#### Source material ####

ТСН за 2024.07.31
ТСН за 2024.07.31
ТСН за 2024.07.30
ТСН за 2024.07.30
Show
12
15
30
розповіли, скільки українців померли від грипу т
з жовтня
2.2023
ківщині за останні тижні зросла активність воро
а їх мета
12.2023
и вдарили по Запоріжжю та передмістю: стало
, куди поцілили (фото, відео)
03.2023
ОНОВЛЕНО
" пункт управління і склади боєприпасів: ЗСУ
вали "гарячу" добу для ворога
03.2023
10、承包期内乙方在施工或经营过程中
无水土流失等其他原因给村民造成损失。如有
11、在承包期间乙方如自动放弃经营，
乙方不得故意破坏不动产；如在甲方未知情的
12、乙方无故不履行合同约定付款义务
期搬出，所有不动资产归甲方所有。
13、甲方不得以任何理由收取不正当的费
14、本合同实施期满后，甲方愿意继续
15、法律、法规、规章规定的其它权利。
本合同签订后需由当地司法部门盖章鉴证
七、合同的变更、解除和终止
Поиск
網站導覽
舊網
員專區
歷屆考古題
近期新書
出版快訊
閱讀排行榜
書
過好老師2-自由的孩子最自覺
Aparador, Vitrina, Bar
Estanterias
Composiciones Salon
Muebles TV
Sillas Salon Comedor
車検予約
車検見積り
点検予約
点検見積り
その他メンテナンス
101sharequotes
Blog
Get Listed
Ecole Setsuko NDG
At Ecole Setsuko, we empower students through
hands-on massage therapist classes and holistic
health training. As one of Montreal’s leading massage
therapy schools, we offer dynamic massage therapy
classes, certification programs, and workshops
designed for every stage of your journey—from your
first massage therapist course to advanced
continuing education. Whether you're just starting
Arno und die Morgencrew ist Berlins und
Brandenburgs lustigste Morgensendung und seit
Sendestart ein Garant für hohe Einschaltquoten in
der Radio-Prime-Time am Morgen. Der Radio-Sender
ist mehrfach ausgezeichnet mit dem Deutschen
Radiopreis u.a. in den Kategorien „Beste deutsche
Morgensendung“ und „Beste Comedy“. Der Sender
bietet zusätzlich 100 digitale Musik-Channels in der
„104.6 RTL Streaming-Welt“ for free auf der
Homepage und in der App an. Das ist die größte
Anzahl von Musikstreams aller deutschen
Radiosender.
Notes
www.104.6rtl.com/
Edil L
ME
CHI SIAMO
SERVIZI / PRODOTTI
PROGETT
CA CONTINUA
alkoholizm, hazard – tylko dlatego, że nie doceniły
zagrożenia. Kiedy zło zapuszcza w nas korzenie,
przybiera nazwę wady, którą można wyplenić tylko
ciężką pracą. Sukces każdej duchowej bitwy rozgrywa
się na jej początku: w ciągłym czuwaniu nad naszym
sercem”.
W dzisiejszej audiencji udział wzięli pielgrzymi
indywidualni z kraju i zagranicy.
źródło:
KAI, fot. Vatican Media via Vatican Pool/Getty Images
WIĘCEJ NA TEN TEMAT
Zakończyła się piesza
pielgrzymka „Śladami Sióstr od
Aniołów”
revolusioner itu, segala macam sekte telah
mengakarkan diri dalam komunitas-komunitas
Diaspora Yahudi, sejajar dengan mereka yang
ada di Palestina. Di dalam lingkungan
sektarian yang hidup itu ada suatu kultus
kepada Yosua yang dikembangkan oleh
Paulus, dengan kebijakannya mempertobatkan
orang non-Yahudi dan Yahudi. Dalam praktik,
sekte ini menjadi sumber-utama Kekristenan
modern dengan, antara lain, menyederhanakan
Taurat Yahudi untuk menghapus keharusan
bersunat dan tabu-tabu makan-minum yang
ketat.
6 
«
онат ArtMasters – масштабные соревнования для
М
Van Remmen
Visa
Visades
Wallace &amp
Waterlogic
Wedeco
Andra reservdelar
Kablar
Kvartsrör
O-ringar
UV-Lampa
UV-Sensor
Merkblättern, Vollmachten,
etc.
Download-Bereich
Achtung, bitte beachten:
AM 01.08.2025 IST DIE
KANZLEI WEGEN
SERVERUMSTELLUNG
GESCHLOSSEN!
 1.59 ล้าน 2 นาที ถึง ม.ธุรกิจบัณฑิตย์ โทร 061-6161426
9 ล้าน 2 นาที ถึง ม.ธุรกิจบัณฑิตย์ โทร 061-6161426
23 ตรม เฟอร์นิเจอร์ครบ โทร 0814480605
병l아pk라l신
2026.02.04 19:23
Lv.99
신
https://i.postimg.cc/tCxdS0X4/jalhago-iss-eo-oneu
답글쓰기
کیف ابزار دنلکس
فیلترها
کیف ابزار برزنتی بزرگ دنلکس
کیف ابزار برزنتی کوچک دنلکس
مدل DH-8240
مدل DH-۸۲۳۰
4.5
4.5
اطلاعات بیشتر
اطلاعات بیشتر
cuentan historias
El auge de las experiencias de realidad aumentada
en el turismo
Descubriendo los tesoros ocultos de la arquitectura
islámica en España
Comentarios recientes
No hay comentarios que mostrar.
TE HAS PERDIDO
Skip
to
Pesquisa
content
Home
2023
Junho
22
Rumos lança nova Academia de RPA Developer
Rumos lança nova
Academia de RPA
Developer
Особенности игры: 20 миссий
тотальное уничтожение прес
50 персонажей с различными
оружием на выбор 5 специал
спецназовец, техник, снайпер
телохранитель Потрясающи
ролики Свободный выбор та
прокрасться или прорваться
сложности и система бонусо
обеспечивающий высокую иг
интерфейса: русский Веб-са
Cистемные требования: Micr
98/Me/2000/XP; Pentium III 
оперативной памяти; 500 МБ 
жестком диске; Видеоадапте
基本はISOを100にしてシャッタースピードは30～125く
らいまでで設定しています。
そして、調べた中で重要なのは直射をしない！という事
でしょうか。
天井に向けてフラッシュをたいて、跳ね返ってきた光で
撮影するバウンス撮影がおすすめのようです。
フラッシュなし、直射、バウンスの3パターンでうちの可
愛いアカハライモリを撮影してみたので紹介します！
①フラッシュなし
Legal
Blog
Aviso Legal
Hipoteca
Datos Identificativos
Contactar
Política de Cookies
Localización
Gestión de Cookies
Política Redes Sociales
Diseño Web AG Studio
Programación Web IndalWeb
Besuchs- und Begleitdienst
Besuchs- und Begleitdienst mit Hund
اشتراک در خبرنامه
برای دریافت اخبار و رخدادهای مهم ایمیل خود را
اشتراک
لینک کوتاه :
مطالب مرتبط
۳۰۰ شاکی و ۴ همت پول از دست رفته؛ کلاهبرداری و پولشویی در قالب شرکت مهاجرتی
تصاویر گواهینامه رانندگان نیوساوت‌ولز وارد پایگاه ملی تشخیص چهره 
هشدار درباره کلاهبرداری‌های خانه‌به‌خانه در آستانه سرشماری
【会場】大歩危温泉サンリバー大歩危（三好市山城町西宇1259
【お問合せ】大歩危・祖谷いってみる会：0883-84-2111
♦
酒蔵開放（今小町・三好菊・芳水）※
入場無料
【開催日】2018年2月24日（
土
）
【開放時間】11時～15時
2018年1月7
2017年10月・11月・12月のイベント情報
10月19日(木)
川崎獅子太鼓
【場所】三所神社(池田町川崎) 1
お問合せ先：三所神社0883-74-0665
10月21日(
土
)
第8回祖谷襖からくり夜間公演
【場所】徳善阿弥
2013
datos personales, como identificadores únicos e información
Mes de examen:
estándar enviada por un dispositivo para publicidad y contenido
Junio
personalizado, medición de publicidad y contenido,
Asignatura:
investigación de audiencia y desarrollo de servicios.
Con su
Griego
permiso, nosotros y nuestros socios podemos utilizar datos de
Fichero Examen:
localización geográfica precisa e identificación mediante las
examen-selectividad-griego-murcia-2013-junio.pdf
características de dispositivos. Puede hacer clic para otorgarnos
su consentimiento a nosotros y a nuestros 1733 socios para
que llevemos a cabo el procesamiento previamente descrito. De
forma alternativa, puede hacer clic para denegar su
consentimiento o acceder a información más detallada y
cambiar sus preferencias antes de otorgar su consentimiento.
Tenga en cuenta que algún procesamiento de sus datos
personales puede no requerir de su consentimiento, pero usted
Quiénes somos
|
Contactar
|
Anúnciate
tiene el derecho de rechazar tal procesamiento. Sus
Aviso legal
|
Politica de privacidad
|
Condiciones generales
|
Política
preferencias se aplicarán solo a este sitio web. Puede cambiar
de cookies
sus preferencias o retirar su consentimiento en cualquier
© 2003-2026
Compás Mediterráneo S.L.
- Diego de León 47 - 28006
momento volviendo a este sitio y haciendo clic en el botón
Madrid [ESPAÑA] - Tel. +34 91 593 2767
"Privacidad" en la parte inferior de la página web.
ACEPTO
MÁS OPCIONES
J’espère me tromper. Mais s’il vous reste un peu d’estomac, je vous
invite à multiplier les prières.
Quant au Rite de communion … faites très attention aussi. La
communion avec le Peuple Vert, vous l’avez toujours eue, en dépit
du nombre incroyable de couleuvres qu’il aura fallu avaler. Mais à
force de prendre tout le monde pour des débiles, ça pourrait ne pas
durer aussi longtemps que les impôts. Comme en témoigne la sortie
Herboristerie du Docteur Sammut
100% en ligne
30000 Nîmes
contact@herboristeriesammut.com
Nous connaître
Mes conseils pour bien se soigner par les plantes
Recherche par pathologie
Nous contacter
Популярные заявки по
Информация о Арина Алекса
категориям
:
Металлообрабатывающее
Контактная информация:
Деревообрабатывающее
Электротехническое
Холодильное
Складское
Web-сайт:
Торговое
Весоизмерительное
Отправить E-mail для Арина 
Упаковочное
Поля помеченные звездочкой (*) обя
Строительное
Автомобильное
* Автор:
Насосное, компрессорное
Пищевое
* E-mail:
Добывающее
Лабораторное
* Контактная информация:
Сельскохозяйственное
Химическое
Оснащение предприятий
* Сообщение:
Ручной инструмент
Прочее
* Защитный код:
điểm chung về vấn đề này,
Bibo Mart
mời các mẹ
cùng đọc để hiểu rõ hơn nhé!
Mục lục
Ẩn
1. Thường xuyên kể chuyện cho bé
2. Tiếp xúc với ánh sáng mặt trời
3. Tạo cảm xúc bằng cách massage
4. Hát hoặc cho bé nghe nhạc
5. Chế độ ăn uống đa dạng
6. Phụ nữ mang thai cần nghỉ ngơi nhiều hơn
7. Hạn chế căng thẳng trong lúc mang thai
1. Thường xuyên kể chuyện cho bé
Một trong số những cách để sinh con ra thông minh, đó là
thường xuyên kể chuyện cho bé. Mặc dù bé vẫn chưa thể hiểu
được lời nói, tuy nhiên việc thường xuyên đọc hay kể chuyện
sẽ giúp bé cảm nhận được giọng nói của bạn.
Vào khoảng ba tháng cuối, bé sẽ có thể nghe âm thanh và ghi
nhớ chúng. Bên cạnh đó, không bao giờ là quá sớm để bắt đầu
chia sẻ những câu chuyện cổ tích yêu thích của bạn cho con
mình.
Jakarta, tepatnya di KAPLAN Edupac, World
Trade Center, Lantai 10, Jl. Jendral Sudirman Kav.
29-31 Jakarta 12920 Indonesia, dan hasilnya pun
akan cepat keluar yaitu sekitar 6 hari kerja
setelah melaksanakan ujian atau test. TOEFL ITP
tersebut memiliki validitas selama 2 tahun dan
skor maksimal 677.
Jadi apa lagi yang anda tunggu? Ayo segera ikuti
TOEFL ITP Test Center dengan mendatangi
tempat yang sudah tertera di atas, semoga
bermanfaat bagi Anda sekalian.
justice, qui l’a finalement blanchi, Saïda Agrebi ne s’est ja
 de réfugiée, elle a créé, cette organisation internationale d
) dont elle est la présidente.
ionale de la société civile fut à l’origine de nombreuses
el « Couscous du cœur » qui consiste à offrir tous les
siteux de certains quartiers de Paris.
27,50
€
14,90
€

####

In the preceding material, find each line holding the word "elle" and copy it out.

 de réfugiée, elle a créé, cette organisation internationale d
) dont elle est la présidente.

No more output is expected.